Introduzione
Il problema non è quasi mai Nginx “rotto”. Il problema è Nginx che sembra sano, ma serve header sbagliati, non cachea dove dovrebbe, oppure aspetta troppo l’upstream sotto carico reale.
Questo articolo mostra un controllo ripetibile con systemd timer e curl. L’obiettivo è semplice: verificare ogni 15 minuti che alcuni endpoint critici rispondano con header attesi, che il TLS sia ancora corretto, e che i tempi verso l’upstream non stiano degradando.
Lo scenario è concreto. Hai un sito dietro Nginx 1.24, con PHP-FPM o un backend applicativo, e vuoi intercettare tre sintomi prima dell’incidente: Cache-Control incoerente, timeout upstream e header di sicurezza mancanti.
Note: il controllo non sostituisce il monitoraggio completo. Serve a creare una verifica veloce, locale, affidabile, e facile da agganciare a journald o a un alert esterno.
Prerequisiti
Servono pochi elementi, ma devono essere presenti tutti.
- Una macchina Linux con systemd.
- curl installato.
- Accesso a uno o più endpoint HTTPS pubblici o interni.
- Permessi per creare un servizio e un timer systemd.
- Una policy chiara sugli header attesi, almeno per home, login e asset statici.
Warning: non usare questo controllo su endpoint che cambiano spesso contenuto, come pagine con timestamp o token casuali. Il test diventerebbe rumoroso e inutile.
Qui assumiamo tre URL di esempio:
- https://www.example.com/ per la home cacheabile.
- https://www.example.com/login per una pagina no-cache.
- https://www.example.com/healthz per un check applicativo leggero.

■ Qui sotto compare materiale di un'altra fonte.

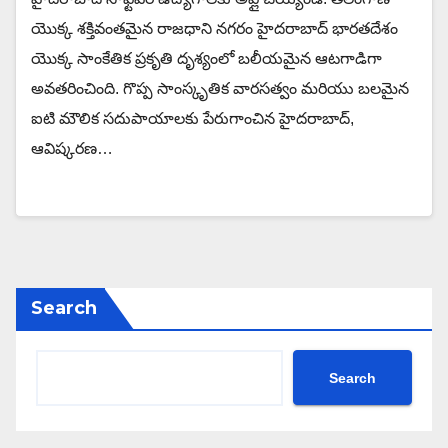
యొక్క శక్తివంతమైన రాజధాని నగరం హైదరాబాద్ భారతదేశం
యొక్క సాంకేతిక ప్రకృతి దృశ్యంలో బలీయమైన ఆటగాడిగా
అవతరించింది. గొప్ప సాంస్కృతిక వారసత్వం మరియు బలమైన
ఐటి మౌలిక సదుపాయాలకు పేరుగాంచిన హైదరాబాద్,
ఆవిష్కరణ…
Search
Search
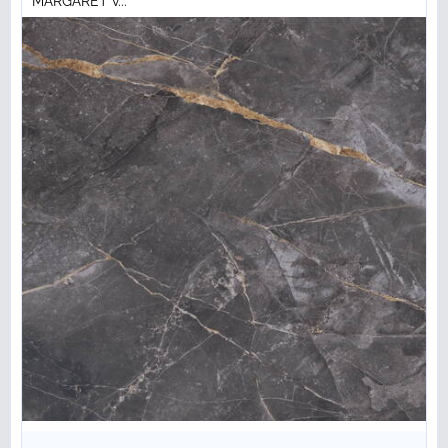
MARGARET v...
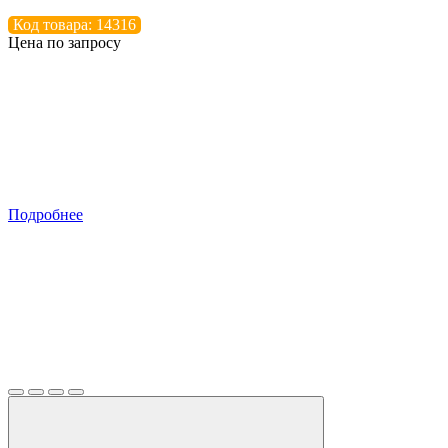
Код товара: 14316
Цена по запросу
Подробнее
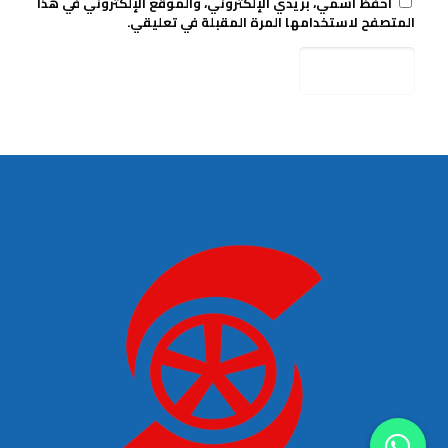
احفظ اسمي، بريدي الإلكتروني، والموقع الإلكتروني في هذا
المتصفح لاستخدامها المرة المقبلة في تعليقي.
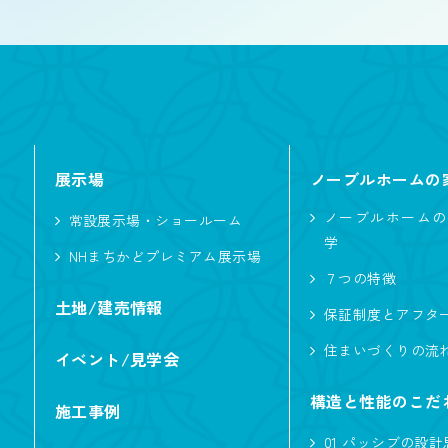
屋根型
入母屋
こだわり・性能
展示場
ノーブルホームの
ノーブルホームの
常設展示場・ショールーム
ただいま動線
学
NHまちかどプレミアム展示場
ノーブルタイル
７つの特徴
ハイトリビング
土地/建売情報
保証制度とアフタ
自然素材
住まいづくりの流
イベント/見学会
アウトドア・レ
構造と性能のこだ
施工事例
二の字キッチン
01 パッシブの設計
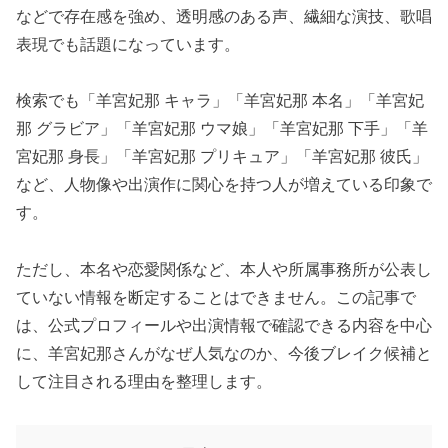
などで存在感を強め、透明感のある声、繊細な演技、歌唱
表現でも話題になっています。
検索でも「羊宮妃那 キャラ」「羊宮妃那 本名」「羊宮妃
那 グラビア」「羊宮妃那 ウマ娘」「羊宮妃那 下手」「羊
宮妃那 身長」「羊宮妃那 プリキュア」「羊宮妃那 彼氏」
など、人物像や出演作に関心を持つ人が増えている印象で
す。
ただし、本名や恋愛関係など、本人や所属事務所が公表し
ていない情報を断定することはできません。この記事で
は、公式プロフィールや出演情報で確認できる内容を中心
に、羊宮妃那さんがなぜ人気なのか、今後ブレイク候補と
して注目される理由を整理します。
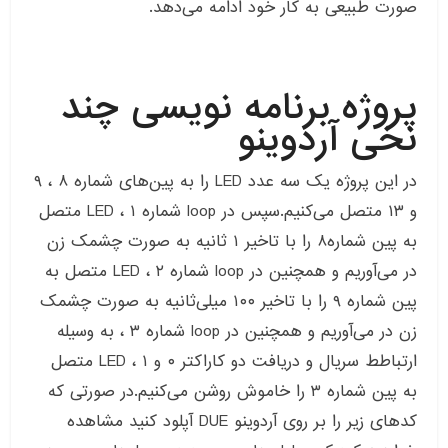
صورت طبیعی به کار خود ادامه می‌دهد.
پروژه برنامه نویسی چند
نخی آردوینو
در این پروژه یک سه عدد LED را به پین‌های شماره ۸ ، ۹
و ۱۳ متصل می‌کنیم.سپس در loop شماره ۱ ، LED متصل
به پین شماره۸ را با تاخیر ۱ ثانیه به صورت چشمک زن
در می‌آوریم و همچنین در loop شماره ۲ ، LED متصل به
پین شماره ۹ را با تاخیر ۱۰۰ میلی‌ثانیه به صورت چشمک
زن در می‌آوریم و همچنین در loop شماره ۳ ، به وسیله
ارتباطط سریال و دریافت دو کاراکتر ۰ و ۱ ، LED متصل
به پین شماره ۳ را خاموش روشن می‌کنیم.در صورتی که
کد‌های زیر را بر روی آردوینو DUE آپلود کنید مشاهده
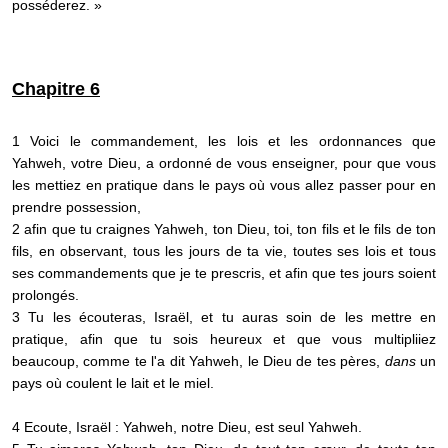
posséderez. »
Chapitre 6
1 Voici le commandement, les lois et les ordonnances que
Yahweh, votre Dieu, a ordonné de vous enseigner, pour que vous
les mettiez en pratique dans le pays où vous allez passer pour en
prendre possession,
2 afin que tu craignes Yahweh, ton Dieu, toi, ton fils et le fils de ton
fils, en observant, tous les jours de ta vie, toutes ses lois et tous
ses commandements que je te prescris, et afin que tes jours soient
prolongés.
3 Tu les écouteras, Israël, et tu auras soin de les mettre en
pratique, afin que tu sois heureux et que vous multipliiez
beaucoup, comme te l'a dit Yahweh, le Dieu de tes pères,
dans
un
pays où coulent le lait et le miel.
4 Ecoute, Israël : Yahweh, notre Dieu, est seul Yahweh.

Step 1 — Definisci cosa vuoi verificare e perché
Prima di automatizzare, scegli regole misurabili. Non controllare “se il sito va”. Controlla valori precisi. In carico reale, la differenza è enorme.
Per esempio:
- La home deve restituire Cache-Control: public o un equivalente coerente con la tua CDN.
- La login page deve restituire Cache-Control: no-store o private, no-cache.
- L’header Strict-Transport-Security deve esistere su tutte le risposte HTTPS.
- Il tempo totale della risposta deve restare sotto una soglia utile, per esempio 800 ms per l’health check.
- Il TTFB non deve esplodere quando l’upstream rallenta.
La scelta più utile è separare i controlli per classe di URL. Una home lenta non è uguale a una login lenta. Un asset statico non ha la stessa funzione di una pagina dinamica.